I need to encode special characters like < and > and & and ’ and " in a webMethods service. To test it I have made this simple xml document:
<?xml version="1.0" encoding="utf-8"?>
<main>
<element> here with less than < greater than > ampersant & character simplequote ' dobblequote "</element>
</main>
which I assign to a string variable.
Then I let that string variable be input to the flow service
pub.xml:xmlStringToXMLNode setting encoding = utf-8 and isXML = true
the resulting node is then input to this service
pub.xml:xmlNodeToDocument where I map the output document to a document Document type.
However in this last step I get this error:
Launch started: 2022-03-02 07:33:34.242
Configuration name: encoding (1)
Configuration location: C:/Users/milun/workspace103/.metadata/.plugins/org.eclipse.debug.core/.launches/encoding (1).launch
com.wm.app.b2b.server.ServiceException: [ISC.0042.9325] Element <element> is missing end tag
at pub.xml.xmlNodeToDocument(xml.java:1037)
Funny thing is, that if I omit the & character from the small XML String value I created so it look like this:
<?xml version="1.0" encoding="utf-8"?>
<main>
<element> here with less than < greater than > ampersant character simplequote ' dobblequote "</element>
</main>
then it works.
Can anyone tell me why and also what to do about it?
the challenge is, that I receive a whole xml message in a String variable. That xml message may contain characters like & and < and >. I currently send this string value to an external party who then runs into trouble when he wants to change the string “xml” into an xml document due to the special characters. Therefore, I would like to encode those characters so that they do not cause trouble when trying to “convert” the string xml to a real xml message.
My test xml sample is this:
<?xml version="1.0" encoding="utf-8"?>
<main>
<element> here with less than < greater than > ampersant & character simplequote ’ dobblequote "</element>
</main>
You could use the service ‘pub.string:URLEncode’ to encode the string before mapping it into your document and then call documentToXmlNode. We also have ‘pub.string:base64Encode’ if you want to use that encoding istead.
However, the recipient will need to know what type of encoding you used.
regards,
John.
Set encode to true when calling this. That will encode any characters in any of the fields that need to be encoded. E.g. & to & and < to < Unless you know to 100% certainty that all values in a particular document will never have such characters, encode should always be set to true.
Proceed with caution if one uses this. The rules for URL encoding differ from escaping markup characters. Setting encode to true in the call to documentToXMLString is the way to go.

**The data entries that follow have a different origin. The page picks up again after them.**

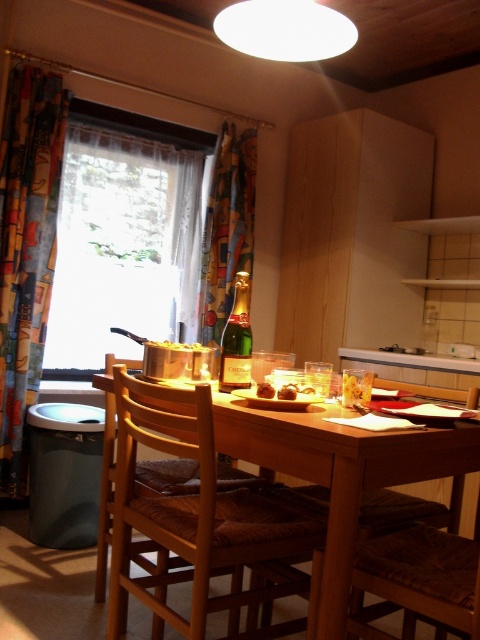 Question: Does wooden table at center have a lesser width compared to white glossy counter top at center?

Choices:
 (A) no
 (B) yes

Answer: (A)

Question: Which of the following is the farthest from the observer?

Choices:
 (A) multicolored fabric curtain at left
 (B) yellowish matte pot at center
 (C) brown chocolate truffle at table center
 (D) brown woven chair at lower right

Answer: (A)

Question: Can you confirm if brown woven chair at lower right is bigger than brown chocolate truffle at table center?

Choices:
 (A) no
 (B) yes

Answer: (B)

Question: Which point is farther to the camera?

Choices:
 (A) (230, 250)
 (B) (260, 388)

Answer: (A)

Question: Which object is closer to the camera taking this photo?

Choices:
 (A) brown crumbly pastry at table center
 (B) multicolored fabric curtain at center

Answer: (A)

Question: Does wooden table at center have a greater width compared to white glossy counter top at center?

Choices:
 (A) no
 (B) yes

Answer: (B) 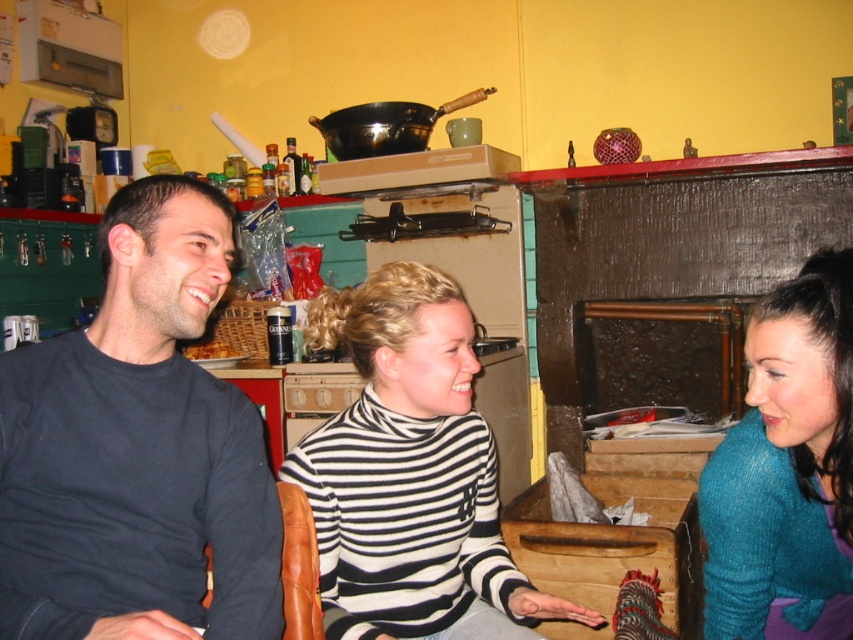 You are a photographer setting up a shoot in this room. You need to position a tall lamp between the black cotton shirt at left and the teal sweater at right. Which side should the lamp be placed closer to?

The black cotton shirt at left is taller than the teal sweater at right, so the lamp should be placed closer to the black cotton shirt at left to maintain balance in the composition.

You are a guest in this home and want to grab the brown crumbly bread at left without touching the black cotton shirt at left. Is this possible?

The black cotton shirt at left is positioned under the brown crumbly bread at left, so you can reach up and take the bread without touching the shirt. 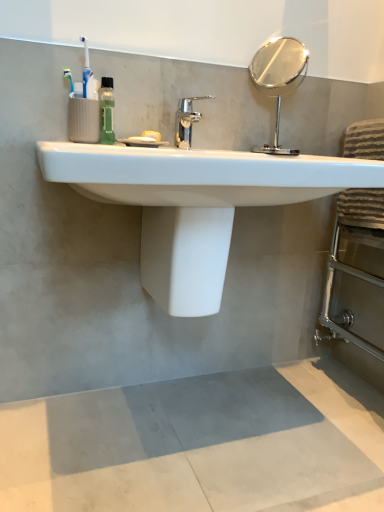 Question: Is white glossy toilet bowl at center facing away from green translucent bottle at upper left?

Choices:
 (A) no
 (B) yes

Answer: (A)

Question: Would you consider white glossy toilet bowl at center to be distant from green translucent bottle at upper left?

Choices:
 (A) yes
 (B) no

Answer: (B)

Question: Does white glossy toilet bowl at center have a greater width compared to green translucent bottle at upper left?

Choices:
 (A) yes
 (B) no

Answer: (A)

Question: Considering the relative sizes of white glossy toilet bowl at center and green translucent bottle at upper left in the image provided, is white glossy toilet bowl at center thinner than green translucent bottle at upper left?

Choices:
 (A) yes
 (B) no

Answer: (B)

Question: From the image's perspective, is white glossy toilet bowl at center located beneath green translucent bottle at upper left?

Choices:
 (A) no
 (B) yes

Answer: (B)

Question: In the image, is green translucent bottle at upper left positioned in front of or behind gray concrete mat at lower center?

Choices:
 (A) front
 (B) behind

Answer: (B)

Question: From the image's perspective, is green translucent bottle at upper left positioned above or below gray concrete mat at lower center?

Choices:
 (A) above
 (B) below

Answer: (A)

Question: Considering the relative positions of green translucent bottle at upper left and gray concrete mat at lower center in the image provided, is green translucent bottle at upper left to the left or to the right of gray concrete mat at lower center?

Choices:
 (A) right
 (B) left

Answer: (B)

Question: Based on their sizes in the image, would you say green translucent bottle at upper left is bigger or smaller than gray concrete mat at lower center?

Choices:
 (A) small
 (B) big

Answer: (A)

Question: Which is correct: polished silver mirror at upper right is inside white glossy toilet bowl at center, or outside of it?

Choices:
 (A) inside
 (B) outside

Answer: (B)

Question: From a real-world perspective, is polished silver mirror at upper right positioned above or below white glossy toilet bowl at center?

Choices:
 (A) above
 (B) below

Answer: (A)

Question: Is polished silver mirror at upper right wider or thinner than white glossy toilet bowl at center?

Choices:
 (A) thin
 (B) wide

Answer: (A)

Question: Does point (271, 68) appear closer or farther from the camera than point (216, 248)?

Choices:
 (A) closer
 (B) farther

Answer: (B)

Question: In terms of height, does polished silver mirror at upper right look taller or shorter compared to white glossy sink at center?

Choices:
 (A) short
 (B) tall

Answer: (B)

Question: Relative to white glossy sink at center, is polished silver mirror at upper right in front or behind?

Choices:
 (A) behind
 (B) front

Answer: (A) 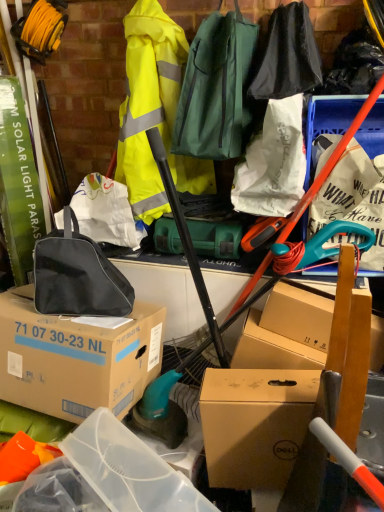 Question: Is black fabric bag at center-left, arranged as the 1th luggage and bags when viewed from the left, to the right of high-visibility yellow jacket at upper center, arranged as the third clothing when viewed from the right, from the viewer's perspective?

Choices:
 (A) yes
 (B) no

Answer: (B)

Question: Does black fabric bag at center-left, arranged as the 2th luggage and bags when viewed from the top, lie in front of high-visibility yellow jacket at upper center, arranged as the third clothing when viewed from the right?

Choices:
 (A) yes
 (B) no

Answer: (A)

Question: From a real-world perspective, is black fabric bag at center-left, which ranks as the second luggage and bags in right-to-left order, below high-visibility yellow jacket at upper center, marked as the first clothing in a left-to-right arrangement?

Choices:
 (A) yes
 (B) no

Answer: (A)

Question: Is black fabric bag at center-left, which is counted as the 1th luggage and bags, starting from the bottom, smaller than high-visibility yellow jacket at upper center, marked as the first clothing in a left-to-right arrangement?

Choices:
 (A) no
 (B) yes

Answer: (B)

Question: Does black fabric bag at center-left, arranged as the 2th luggage and bags when viewed from the top, turn towards high-visibility yellow jacket at upper center, arranged as the third clothing when viewed from the right?

Choices:
 (A) yes
 (B) no

Answer: (B)

Question: Is black fabric bag at center-left, which is counted as the 1th luggage and bags, starting from the bottom, behind high-visibility yellow jacket at upper center, marked as the first clothing in a left-to-right arrangement?

Choices:
 (A) yes
 (B) no

Answer: (B)

Question: Is brown cardboard box at center, which ranks as the first box in left-to-right order, directly adjacent to white paper bag at upper right?

Choices:
 (A) yes
 (B) no

Answer: (B)

Question: Is white paper bag at upper right inside brown cardboard box at center, which ranks as the first box in left-to-right order?

Choices:
 (A) yes
 (B) no

Answer: (B)

Question: Does brown cardboard box at center, which ranks as the first box in left-to-right order, lie behind white paper bag at upper right?

Choices:
 (A) yes
 (B) no

Answer: (B)

Question: Is brown cardboard box at center, arranged as the second box when viewed from the right, located outside white paper bag at upper right?

Choices:
 (A) no
 (B) yes

Answer: (B)

Question: From the image's perspective, does brown cardboard box at center, arranged as the second box when viewed from the right, appear lower than white paper bag at upper right?

Choices:
 (A) no
 (B) yes

Answer: (B)

Question: Does brown cardboard box at center, arranged as the second box when viewed from the right, appear on the right side of white paper bag at upper right?

Choices:
 (A) no
 (B) yes

Answer: (A)

Question: From the image's perspective, is brown cardboard box at center, arranged as the second box when viewed from the right, located above black fabric bag at upper center, placed as the 3th clothing when sorted from left to right?

Choices:
 (A) yes
 (B) no

Answer: (B) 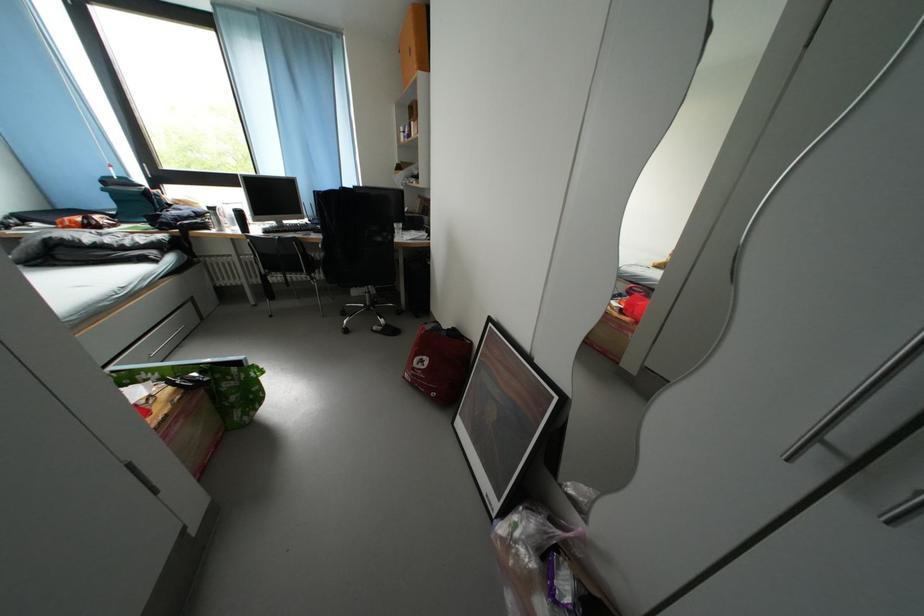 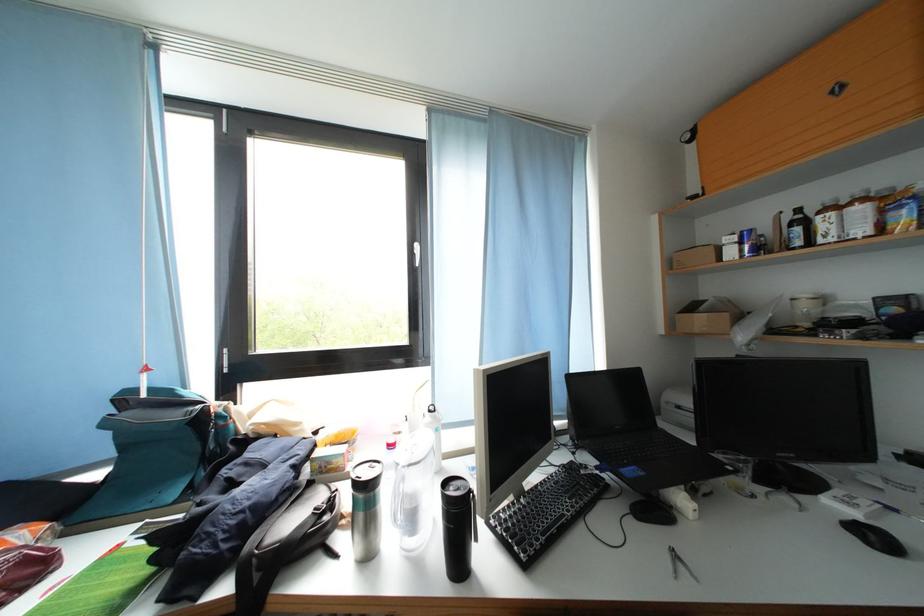 In the second image, find the point that corresponds to the point at 223,223 in the first image.

(369, 521) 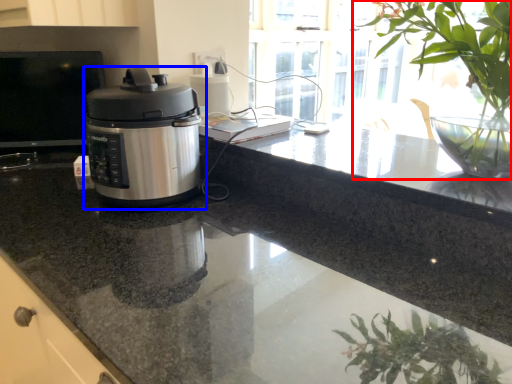 Question: Which object appears closest to the camera in this image, houseplant (highlighted by a red box) or home appliance (highlighted by a blue box)?

Choices:
 (A) houseplant
 (B) home appliance

Answer: (A) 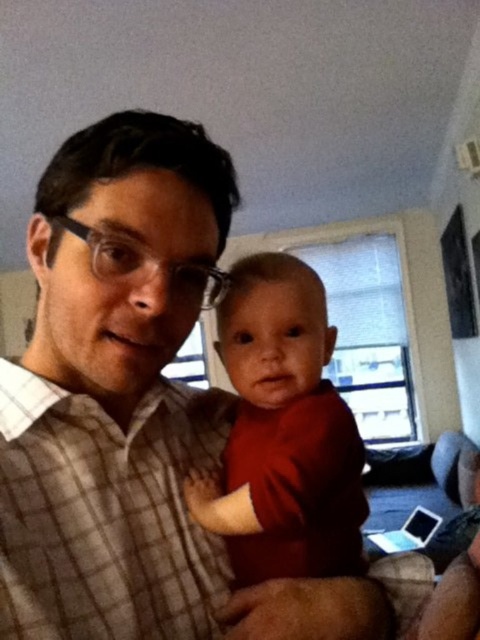 Question: Which object is closer to the camera taking this photo?

Choices:
 (A) matte red shirt at center
 (B) plaid shirt at center

Answer: (B)

Question: Can you confirm if plaid shirt at center is wider than matte red shirt at center?

Choices:
 (A) yes
 (B) no

Answer: (A)

Question: Does plaid shirt at center appear under matte red shirt at center?

Choices:
 (A) yes
 (B) no

Answer: (B)

Question: Does plaid shirt at center appear on the right side of matte red shirt at center?

Choices:
 (A) no
 (B) yes

Answer: (A)

Question: Which object is farther from the camera taking this photo?

Choices:
 (A) matte red shirt at center
 (B) plaid shirt at center

Answer: (A) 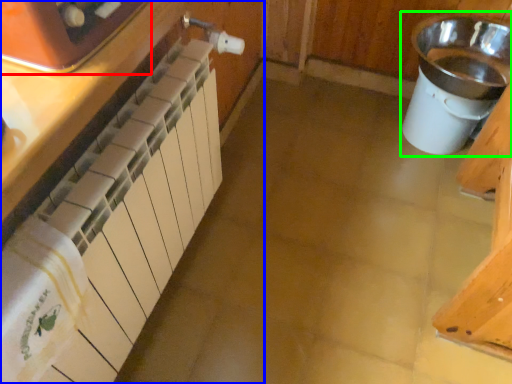 Question: Estimate the real-world distances between objects in this image. Which object is farther from home appliance (highlighted by a red box), cabinetry (highlighted by a blue box) or sink (highlighted by a green box)?

Choices:
 (A) cabinetry
 (B) sink

Answer: (B) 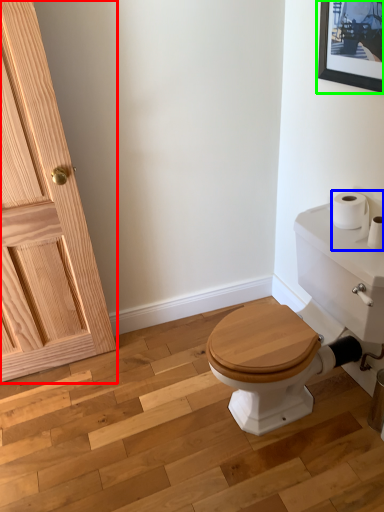 Question: Considering the real-world distances, which object is farthest from door (highlighted by a red box)? toilet paper (highlighted by a blue box) or picture frame (highlighted by a green box)?

Choices:
 (A) toilet paper
 (B) picture frame

Answer: (A) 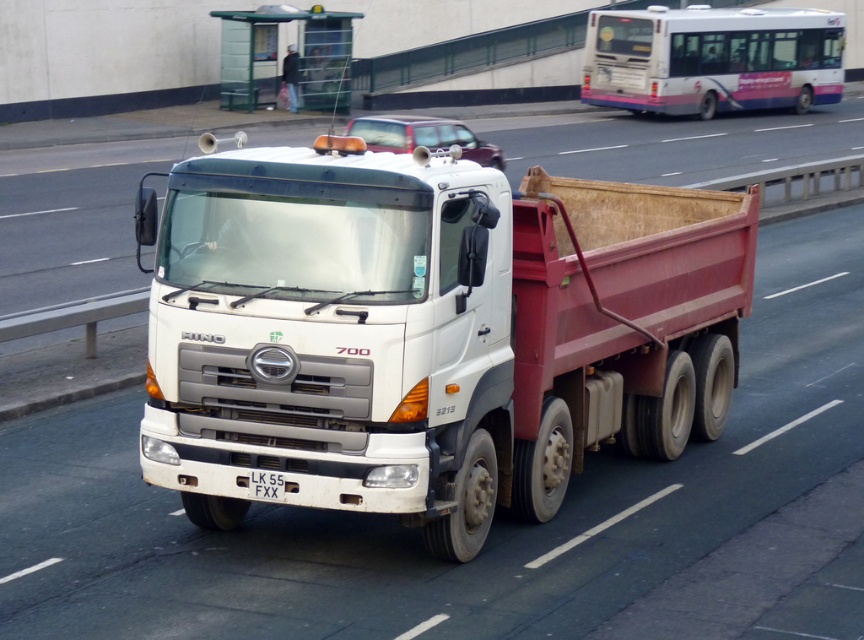 Can you confirm if metallic red car at center is positioned below white plastic license plate at center?

Actually, metallic red car at center is above white plastic license plate at center.

This screenshot has width=864, height=640. What do you see at coordinates (423, 136) in the screenshot? I see `metallic red car at center` at bounding box center [423, 136].

This screenshot has width=864, height=640. In order to click on metallic red car at center in this screenshot , I will do `click(423, 136)`.

Is white matte truck at center shorter than metallic red car at center?

Yes, white matte truck at center is shorter than metallic red car at center.

Which is behind, point (391, 337) or point (453, 131)?

Positioned behind is point (453, 131).

Find the location of a particular element. This screenshot has height=640, width=864. white matte truck at center is located at coordinates (429, 332).

Can you confirm if white matte truck at center is smaller than white plastic license plate at center?

No.

Describe the element at coordinates (429, 332) in the screenshot. I see `white matte truck at center` at that location.

Identify the location of white matte truck at center. The image size is (864, 640). (429, 332). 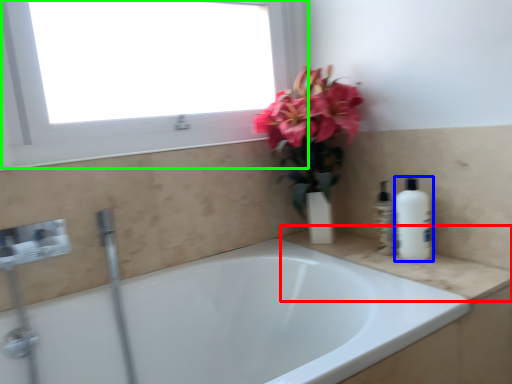 Question: Which object is the closest to the counter top (highlighted by a red box)? Choose among these: cleaning product (highlighted by a blue box) or window (highlighted by a green box).

Choices:
 (A) cleaning product
 (B) window

Answer: (A) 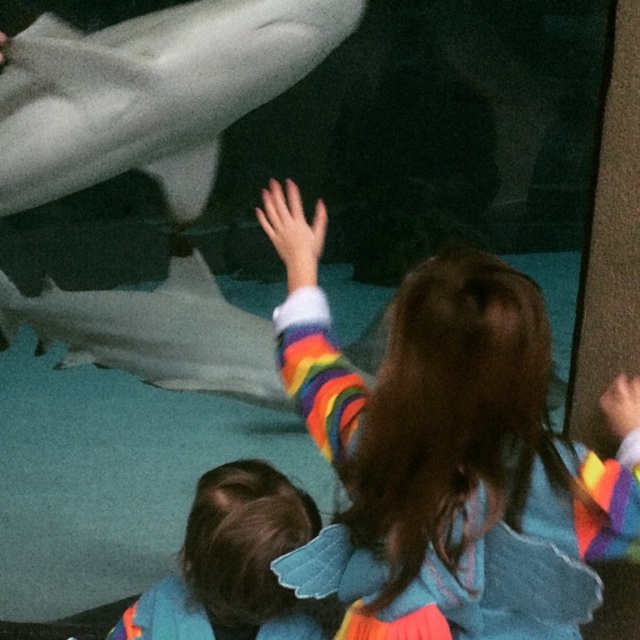 From the picture: You are standing at the entrance of the aquarium exhibit and want to take a photo of the point at coordinate point [209,288]. The camera you have can focus on objects up to 4 meters away. Will the point be in focus?

The distance of point [209,288] from viewer is 3.71 meters, so yes, the point will be in focus because it is within the camera focus range of 4 meters.

You are a visitor at the aquarium and want to take a photo of the large white shark in the tank. There is a rainbow fabric dress at center in your way. Where should you move to get an unobstructed view of the shark?

The rainbow fabric dress at center is located at point (x=449, y=456), so you should move to a position that avoids this point to get an unobstructed view of the shark.

You are a parent at the aquarium with your child. You notice the white smooth shark at lower left and the rainbow striped sweater at lower left. Which object is larger in size?

The white smooth shark at lower left is bigger than the rainbow striped sweater at lower left. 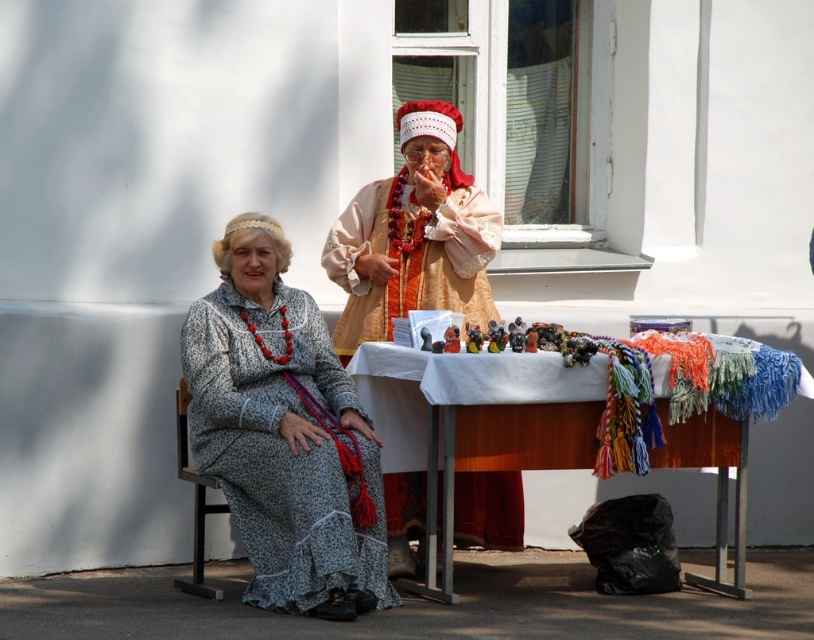 You are a photographer trying to capture a closeup of the printed fabric dress at center and the matte orange fabric robe at center. Which one will appear larger in your photo?

The printed fabric dress at center will appear larger in the photo because it is closer to the viewer than the matte orange fabric robe at center. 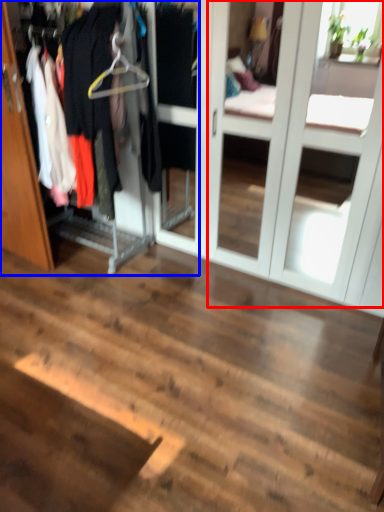 Question: Which of the following is the closest to the observer, screen door (highlighted by a red box) or closet (highlighted by a blue box)?

Choices:
 (A) screen door
 (B) closet

Answer: (A) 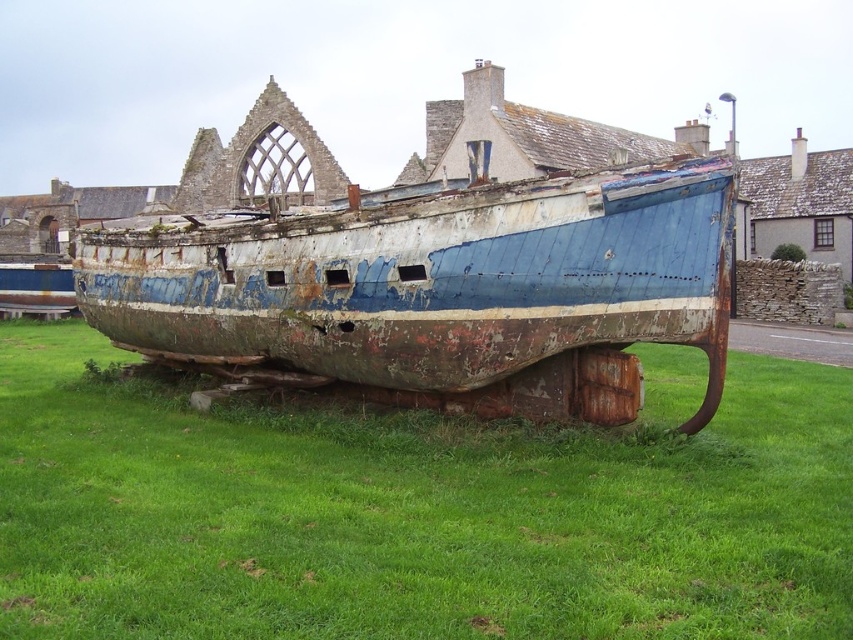 Question: Where is green grass at center located in relation to rusty metal boat at center in the image?

Choices:
 (A) left
 (B) right

Answer: (B)

Question: Can you confirm if green grass at center is positioned below rusty metal boat at center?

Choices:
 (A) yes
 (B) no

Answer: (A)

Question: Is green grass at center behind rusty metal boat at center?

Choices:
 (A) no
 (B) yes

Answer: (A)

Question: Which point appears closest to the camera in this image?

Choices:
 (A) [x=405, y=355]
 (B) [x=292, y=556]

Answer: (B)

Question: Which point is closer to the camera?

Choices:
 (A) green grass at center
 (B) rusty metal boat at center

Answer: (A) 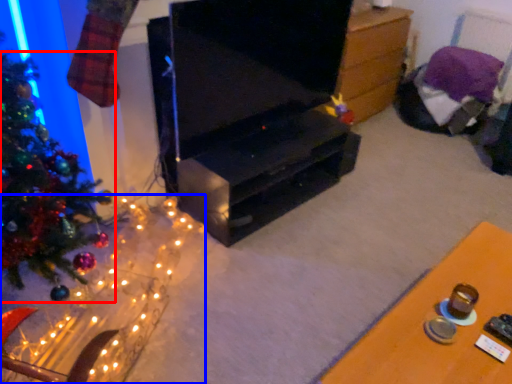 Question: Which object is further to the camera taking this photo, christmas tree (highlighted by a red box) or christmas decoration (highlighted by a blue box)?

Choices:
 (A) christmas tree
 (B) christmas decoration

Answer: (A) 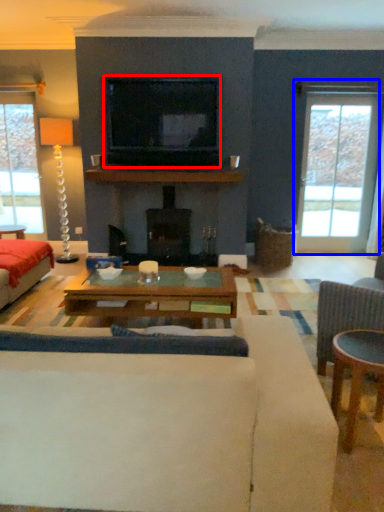 Question: Which of the following is the closest to the observer, television (highlighted by a red box) or window (highlighted by a blue box)?

Choices:
 (A) television
 (B) window

Answer: (A)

Side note: the doc for the encode input describes what is done and refers to it as “HTML encoding” but that isn’t quite accurate either as HTML encoding rules again are slightly different from XML encoding.
just some other questions which come up here:
From where resp. how are you retrieving the xml string variable?
How do you send the converted xml document to the external party?
Answering these questions might help us to determine further steps to be checked.
Replies about using encode in documentToXMLString aside, getting back to the original behavior when using the string from @Mikael_Lund …
As @Holger_von_Thomsen noted, this is not well-formed XML Nor is it valid XML – the & character cannot be there. It would need to be & But xmlStringToXMLNode parses it with no complaints.
However, proceeding to the next step, calling xmlNodeToDocument fails with
Malformed entity reference: & character simplequote ' dobblequote "
As expected. But this differs from the error you encountered. Is there a different string you used that generated the “missing end tag” error?
If you’re starting with an XML string for processing, it must be valid and should be well-formed before it is passed to xmlStringToNode, etc…
Thanks @toni.petrov for editing the original post to expose the markup properly. That’s a much different scenario.
But the issue is the same. The XML is malformed. It cannot have a plain & in the element value. That must be & for it to be valid and processed correctly. One should not try to URLEncode that string (or search and replace, etc.) to replace the & in that specific string. Doing that is not a good approach and for URLEncode it will not do what you want.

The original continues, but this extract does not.